かえで(槭、楓)

カエデ(学名:Acer)は、カエデ科(APG植物分類体系ではムクロジ科に含める)カエデ属の木の総称。モミジ(紅葉、椛)とも呼ばれるが、その場合は様々な樹木の紅葉を総称している場合もある。植物分類上ではカエデとモミジは区別はしていない。 一般的にはカエデの仲間の特にきれいな仲間(子供の手のような葉の形のもの)をモミジと区別して呼んでいる。園芸上や盆栽の世界では葉の切れこみ数、切れこみ具合によって、イロハモミジ、ヤマモミジ、オオモミジなど葉が5つ以上に切れ込んで掌状のものをモミジと呼び、それ以外のトウカエデ(切れ込みが3つのもの)などをカエデと呼んでいる。

一般に高木になる。落葉樹が多く落葉広葉樹林の主要構成種であるが、沖縄に自生するクスノハカエデ(楠の葉楓、学名:Acer oblongum subsp. itoanum)のように常緑樹もある。葉は対生し、葉の形は掌状に切れ込んだものが多く、カエデの名称もこれに由来するが、三出複葉のメグスリノキ(眼薬の木、学名:Acer maximowiczianum)や単葉のヒトツバカエデ(一葉楓、Acer distylum)、チドリノキ(千鳥の木、学名:Acer carpinifolium)、クスノハカエデのものもある。花は風媒花で、花弁は目立たなく小さい。
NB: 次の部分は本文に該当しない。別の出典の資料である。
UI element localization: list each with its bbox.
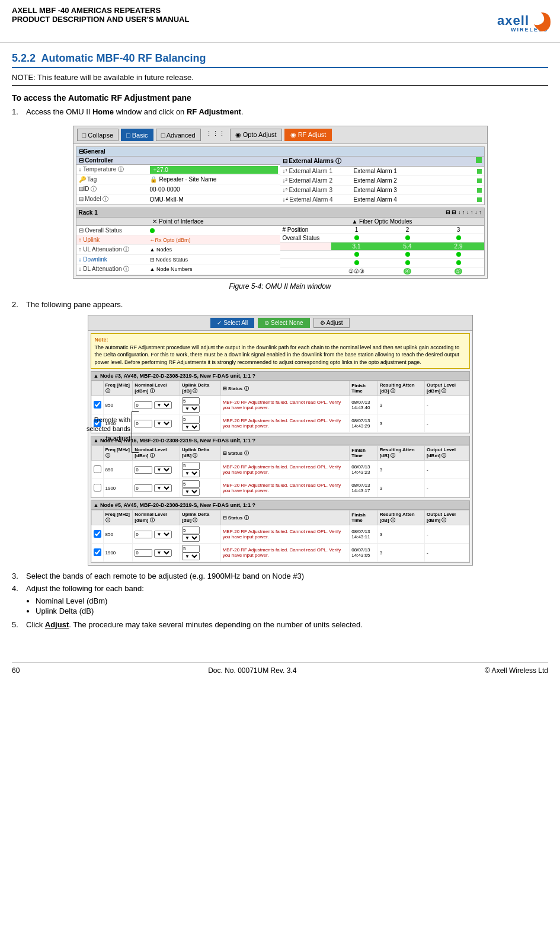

果実は、片翼の翼果が二つずつ(稀に三つのこともある)種子側で密着した姿でつく。脱落するときは空気の抵抗を受けて回転し、滞空時間を稼いで風に運ばれやすくなっている。カエデの名称の由来は、葉がカエルの手に似ていることから「カエルデ」と呼ばれ、それが転訛したものとされている。

漢字「楓」は、本来は本種ではなくマンサク科のフウを指す。訓読みで「かえで」と読むのは葉の形が似ていることによる慣用であるが、カエデは葉が対生、フウは互生であり、植物学的には異なる植物である。 かつてはカエデ科の木には「槭」が用いられていたが、この字は常用漢字に含まれず、替わって「楓」が充てられることが多くなった。

サトウカエデ(砂糖楓、学名:Acer saccharum)といわれる種は樹液が甘いので、これを採集し煮詰めてメープルシロップを作ることで知られている。又このサトウカエデは、その葉っぱがカナダの国旗にデザインされていることでも有名。

メグスリノキは、苦味成分のロドンデール(視神経を活発化させる作用がある)が多く含まれている。また、古来より漢方薬として利用されており、葉や樹皮を煎じて飲用したり洗眼薬にしていたのでこの名前がついている。山地に自生している。

カエデは木材として用いられ、その際にはメイプル(メープル)材と呼ばれることが多い。メイプル材は、ハードメイプルとソフトメイプルに分けられる。ハードメイプルはソフトメイプルよりも25%硬いとされる。